Records:

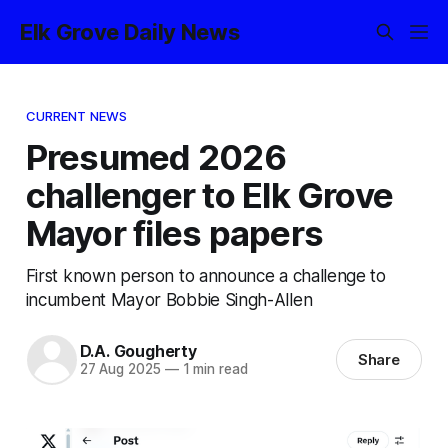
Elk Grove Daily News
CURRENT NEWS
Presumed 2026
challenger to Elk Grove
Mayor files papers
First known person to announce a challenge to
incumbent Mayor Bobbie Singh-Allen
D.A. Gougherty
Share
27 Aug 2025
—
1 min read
...
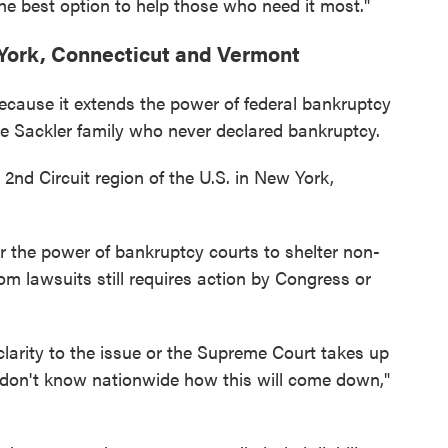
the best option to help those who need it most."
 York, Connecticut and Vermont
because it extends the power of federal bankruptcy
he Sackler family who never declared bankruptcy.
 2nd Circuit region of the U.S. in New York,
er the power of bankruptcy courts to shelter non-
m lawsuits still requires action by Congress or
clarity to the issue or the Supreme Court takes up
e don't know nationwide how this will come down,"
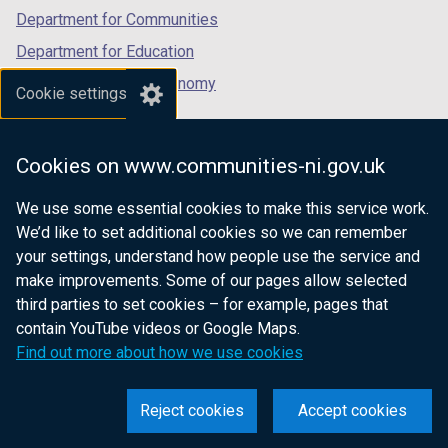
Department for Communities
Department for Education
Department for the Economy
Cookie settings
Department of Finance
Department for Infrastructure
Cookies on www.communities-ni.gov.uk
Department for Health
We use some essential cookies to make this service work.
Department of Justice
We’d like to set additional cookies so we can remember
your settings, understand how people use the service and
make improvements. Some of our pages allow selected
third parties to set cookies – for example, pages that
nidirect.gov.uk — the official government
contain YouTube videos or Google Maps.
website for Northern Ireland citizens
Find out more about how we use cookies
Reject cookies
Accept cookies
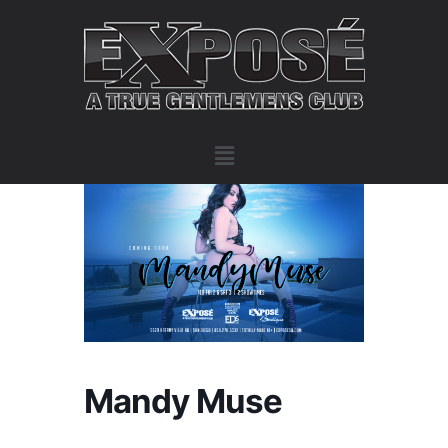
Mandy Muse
--
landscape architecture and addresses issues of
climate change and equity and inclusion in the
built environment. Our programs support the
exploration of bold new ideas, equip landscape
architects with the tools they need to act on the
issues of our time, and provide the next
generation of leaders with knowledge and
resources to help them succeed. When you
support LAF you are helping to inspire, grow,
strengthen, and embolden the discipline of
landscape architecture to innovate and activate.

Task brief: Find the lines in the data that hold the word "settings". Reply with how many there are and nothing more.

Output for this exercise: 2